Pick out all lines of the entries that include the word "regular" and copy them.

======== Data under study

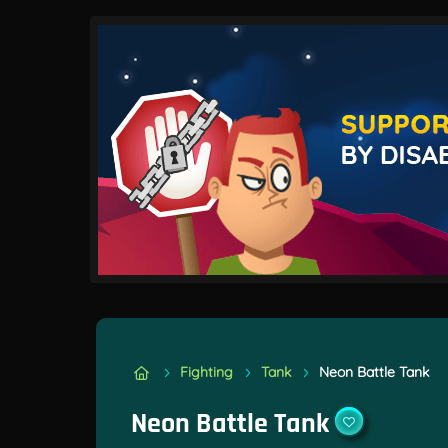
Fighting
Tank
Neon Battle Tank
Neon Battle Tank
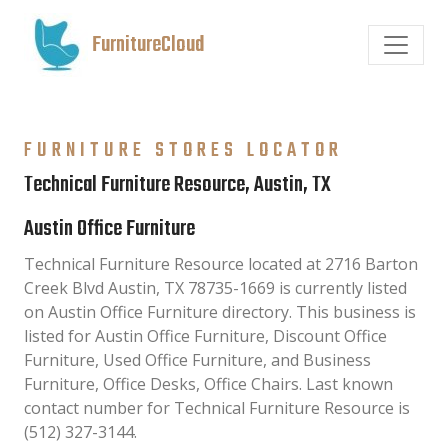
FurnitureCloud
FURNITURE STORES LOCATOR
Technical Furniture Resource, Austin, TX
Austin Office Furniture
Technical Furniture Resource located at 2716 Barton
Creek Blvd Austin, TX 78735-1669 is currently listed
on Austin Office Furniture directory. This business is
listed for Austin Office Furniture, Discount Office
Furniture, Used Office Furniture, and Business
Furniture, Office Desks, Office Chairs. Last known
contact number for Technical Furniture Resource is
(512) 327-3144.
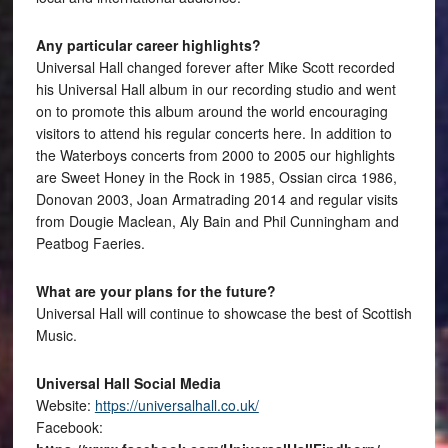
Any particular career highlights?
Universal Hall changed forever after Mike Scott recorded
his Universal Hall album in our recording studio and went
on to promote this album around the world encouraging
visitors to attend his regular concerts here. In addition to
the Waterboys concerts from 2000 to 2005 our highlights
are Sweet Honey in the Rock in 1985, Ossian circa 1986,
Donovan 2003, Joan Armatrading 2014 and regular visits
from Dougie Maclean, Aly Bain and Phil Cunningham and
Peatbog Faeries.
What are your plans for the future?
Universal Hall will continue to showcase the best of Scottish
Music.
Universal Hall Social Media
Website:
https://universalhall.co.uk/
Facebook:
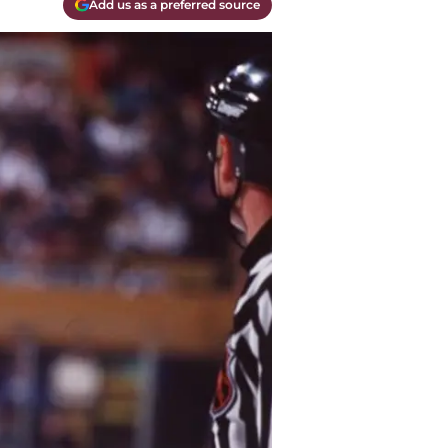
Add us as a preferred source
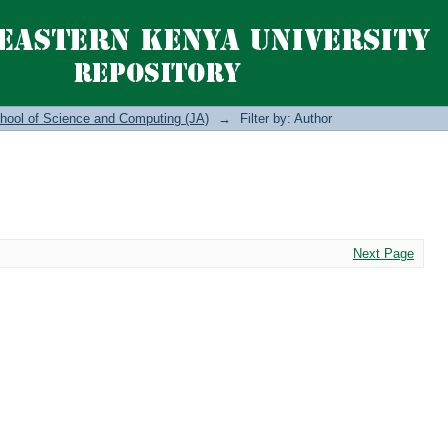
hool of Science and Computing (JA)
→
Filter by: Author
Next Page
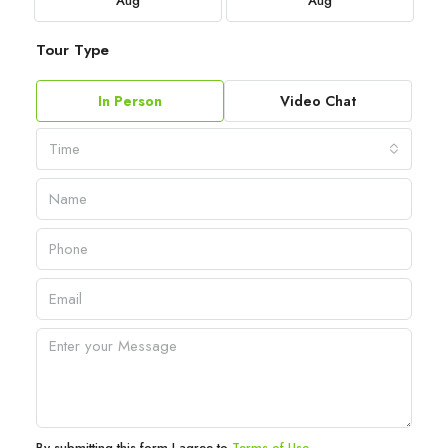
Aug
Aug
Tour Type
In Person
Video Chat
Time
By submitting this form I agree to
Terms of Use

================
======== Data under study

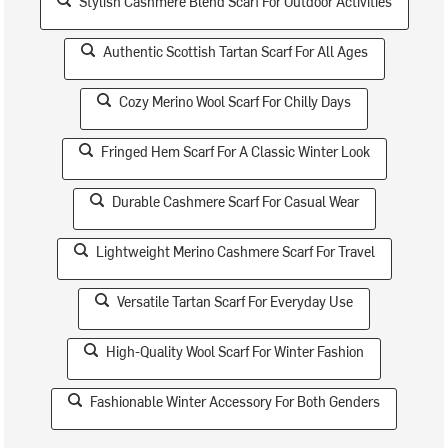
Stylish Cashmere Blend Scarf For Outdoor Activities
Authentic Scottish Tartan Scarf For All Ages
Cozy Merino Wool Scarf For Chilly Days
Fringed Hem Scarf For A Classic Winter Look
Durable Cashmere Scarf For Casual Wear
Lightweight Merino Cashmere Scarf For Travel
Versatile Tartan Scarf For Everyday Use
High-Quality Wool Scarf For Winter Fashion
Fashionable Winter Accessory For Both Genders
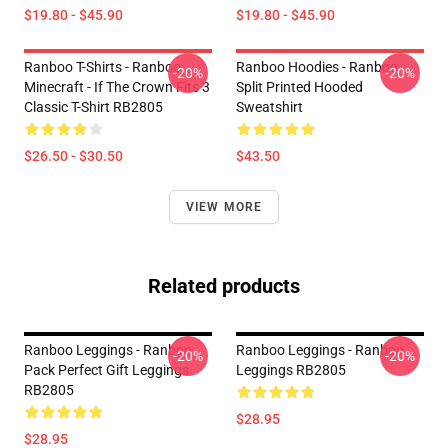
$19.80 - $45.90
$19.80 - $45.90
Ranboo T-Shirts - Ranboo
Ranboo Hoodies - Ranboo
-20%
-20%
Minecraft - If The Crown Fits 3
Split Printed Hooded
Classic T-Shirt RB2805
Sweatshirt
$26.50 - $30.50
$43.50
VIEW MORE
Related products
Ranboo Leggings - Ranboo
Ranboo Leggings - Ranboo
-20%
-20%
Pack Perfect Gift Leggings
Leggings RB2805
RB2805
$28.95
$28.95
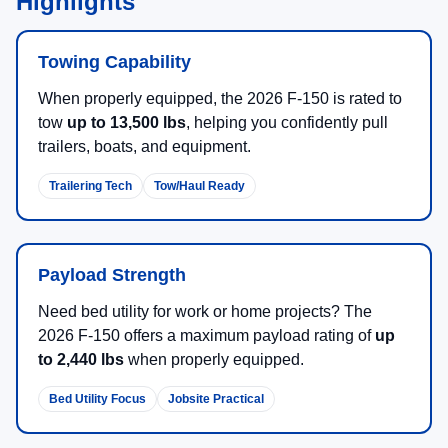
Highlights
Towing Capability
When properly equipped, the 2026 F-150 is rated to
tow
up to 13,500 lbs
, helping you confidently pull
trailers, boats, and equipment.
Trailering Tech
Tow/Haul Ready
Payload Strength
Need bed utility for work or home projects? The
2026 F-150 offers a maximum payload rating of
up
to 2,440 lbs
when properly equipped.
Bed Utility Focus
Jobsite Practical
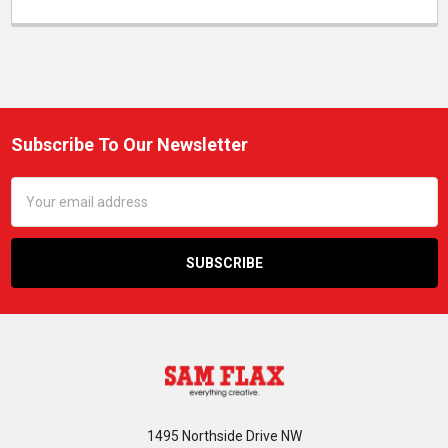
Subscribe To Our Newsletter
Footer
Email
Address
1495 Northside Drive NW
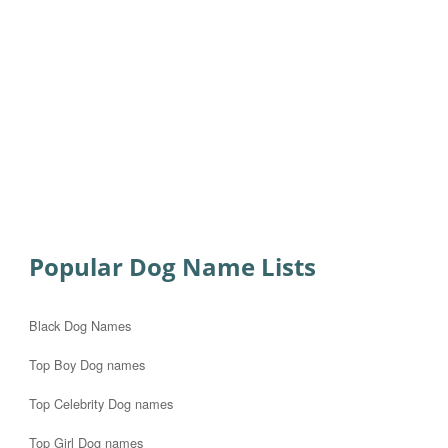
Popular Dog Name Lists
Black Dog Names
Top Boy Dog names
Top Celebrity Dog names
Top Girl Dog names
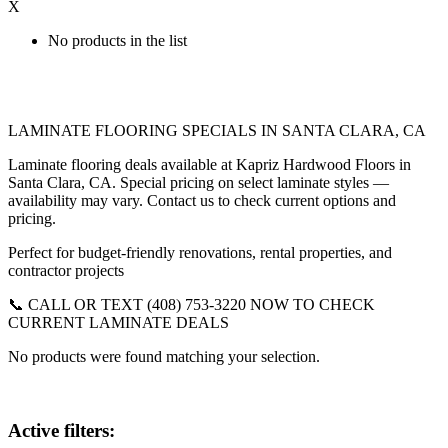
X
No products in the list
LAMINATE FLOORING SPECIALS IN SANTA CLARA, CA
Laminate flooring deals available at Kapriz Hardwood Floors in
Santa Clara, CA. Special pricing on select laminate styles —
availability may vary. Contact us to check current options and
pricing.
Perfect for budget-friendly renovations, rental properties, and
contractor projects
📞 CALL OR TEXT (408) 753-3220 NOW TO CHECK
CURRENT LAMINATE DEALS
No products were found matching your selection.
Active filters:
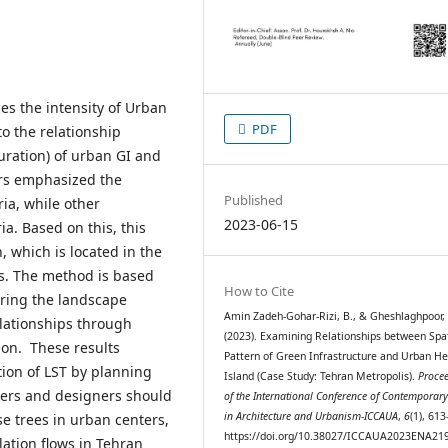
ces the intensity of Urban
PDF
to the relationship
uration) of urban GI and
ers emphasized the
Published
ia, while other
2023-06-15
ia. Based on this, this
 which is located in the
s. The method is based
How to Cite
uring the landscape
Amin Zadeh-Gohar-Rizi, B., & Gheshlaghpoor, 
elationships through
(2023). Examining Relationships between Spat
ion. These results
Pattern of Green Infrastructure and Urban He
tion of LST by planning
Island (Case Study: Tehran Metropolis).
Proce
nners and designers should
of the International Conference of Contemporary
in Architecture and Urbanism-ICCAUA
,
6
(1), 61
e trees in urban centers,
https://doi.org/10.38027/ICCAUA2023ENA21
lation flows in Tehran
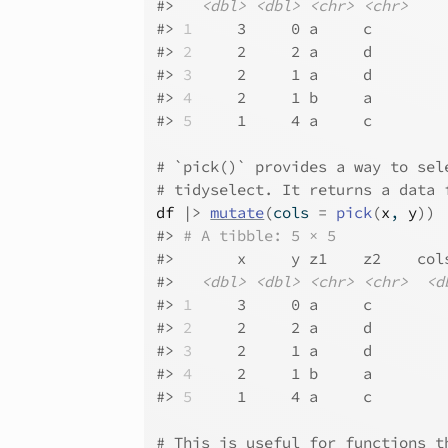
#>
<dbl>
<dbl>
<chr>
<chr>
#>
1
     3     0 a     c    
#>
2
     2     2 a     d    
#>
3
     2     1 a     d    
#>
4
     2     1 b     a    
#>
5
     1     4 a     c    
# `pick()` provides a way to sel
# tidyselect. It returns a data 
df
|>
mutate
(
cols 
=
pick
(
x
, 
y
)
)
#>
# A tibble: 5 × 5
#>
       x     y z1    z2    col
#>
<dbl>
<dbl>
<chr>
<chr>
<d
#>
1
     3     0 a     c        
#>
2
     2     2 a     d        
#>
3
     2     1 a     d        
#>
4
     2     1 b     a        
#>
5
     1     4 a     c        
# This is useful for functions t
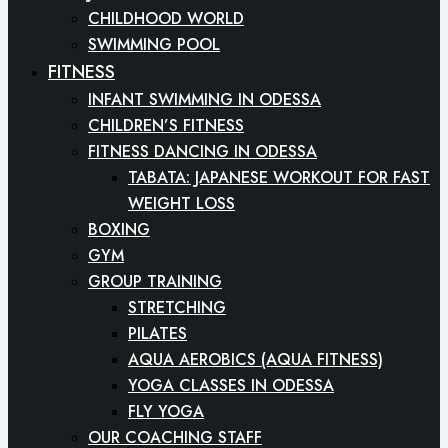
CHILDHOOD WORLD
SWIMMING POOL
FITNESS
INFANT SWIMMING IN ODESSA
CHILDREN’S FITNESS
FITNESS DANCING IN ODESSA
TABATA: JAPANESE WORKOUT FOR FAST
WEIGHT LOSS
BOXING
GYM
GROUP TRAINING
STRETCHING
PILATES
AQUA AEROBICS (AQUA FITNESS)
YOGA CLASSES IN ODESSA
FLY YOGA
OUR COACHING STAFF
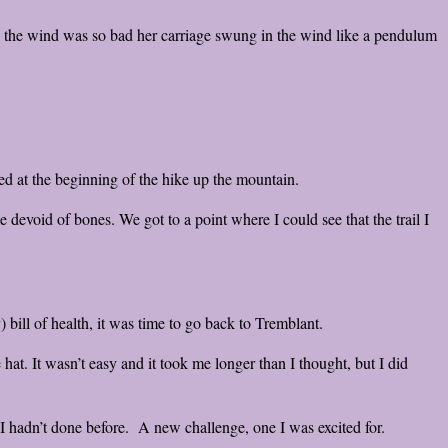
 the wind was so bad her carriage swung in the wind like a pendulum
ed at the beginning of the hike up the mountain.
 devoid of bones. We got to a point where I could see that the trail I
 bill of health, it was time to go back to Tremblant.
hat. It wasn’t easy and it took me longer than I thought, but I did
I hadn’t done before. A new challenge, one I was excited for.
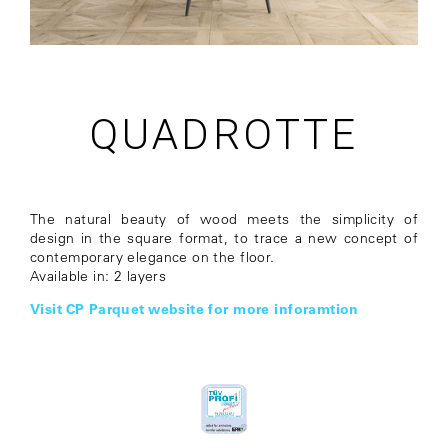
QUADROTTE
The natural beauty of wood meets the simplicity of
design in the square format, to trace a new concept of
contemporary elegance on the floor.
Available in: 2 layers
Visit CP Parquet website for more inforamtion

================
======== Data under study

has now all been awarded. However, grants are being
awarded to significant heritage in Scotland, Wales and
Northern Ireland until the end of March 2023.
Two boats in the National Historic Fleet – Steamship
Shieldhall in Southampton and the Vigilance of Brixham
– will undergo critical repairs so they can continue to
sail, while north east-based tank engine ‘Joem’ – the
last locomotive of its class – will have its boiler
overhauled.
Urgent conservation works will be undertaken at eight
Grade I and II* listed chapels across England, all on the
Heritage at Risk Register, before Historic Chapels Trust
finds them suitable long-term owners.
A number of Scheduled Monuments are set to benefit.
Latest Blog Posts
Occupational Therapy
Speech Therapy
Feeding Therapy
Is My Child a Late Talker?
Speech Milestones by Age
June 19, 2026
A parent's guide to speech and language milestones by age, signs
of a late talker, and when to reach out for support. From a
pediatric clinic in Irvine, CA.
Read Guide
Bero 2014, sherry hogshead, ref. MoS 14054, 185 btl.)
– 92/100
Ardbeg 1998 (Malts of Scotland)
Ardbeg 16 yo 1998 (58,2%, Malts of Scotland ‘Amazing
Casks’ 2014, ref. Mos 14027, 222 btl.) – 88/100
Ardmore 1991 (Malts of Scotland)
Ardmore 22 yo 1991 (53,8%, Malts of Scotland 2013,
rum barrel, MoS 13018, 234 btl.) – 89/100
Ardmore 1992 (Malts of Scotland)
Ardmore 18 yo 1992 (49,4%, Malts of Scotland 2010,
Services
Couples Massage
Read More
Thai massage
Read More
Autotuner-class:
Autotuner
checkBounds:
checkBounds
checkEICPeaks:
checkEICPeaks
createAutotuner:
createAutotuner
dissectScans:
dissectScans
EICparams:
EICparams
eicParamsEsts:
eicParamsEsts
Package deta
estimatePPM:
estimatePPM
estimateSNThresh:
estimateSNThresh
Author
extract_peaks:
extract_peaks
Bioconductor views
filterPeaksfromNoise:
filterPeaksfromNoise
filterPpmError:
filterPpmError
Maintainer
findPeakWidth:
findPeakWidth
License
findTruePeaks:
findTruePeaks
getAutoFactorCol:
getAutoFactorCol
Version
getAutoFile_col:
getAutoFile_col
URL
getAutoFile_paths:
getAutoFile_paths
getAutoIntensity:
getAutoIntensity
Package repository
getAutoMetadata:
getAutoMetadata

================

# Solution to the problem:
visitors to attend his regular concerts here. In addition to
Donovan 2003, Joan Armatrading 2014 and regular visits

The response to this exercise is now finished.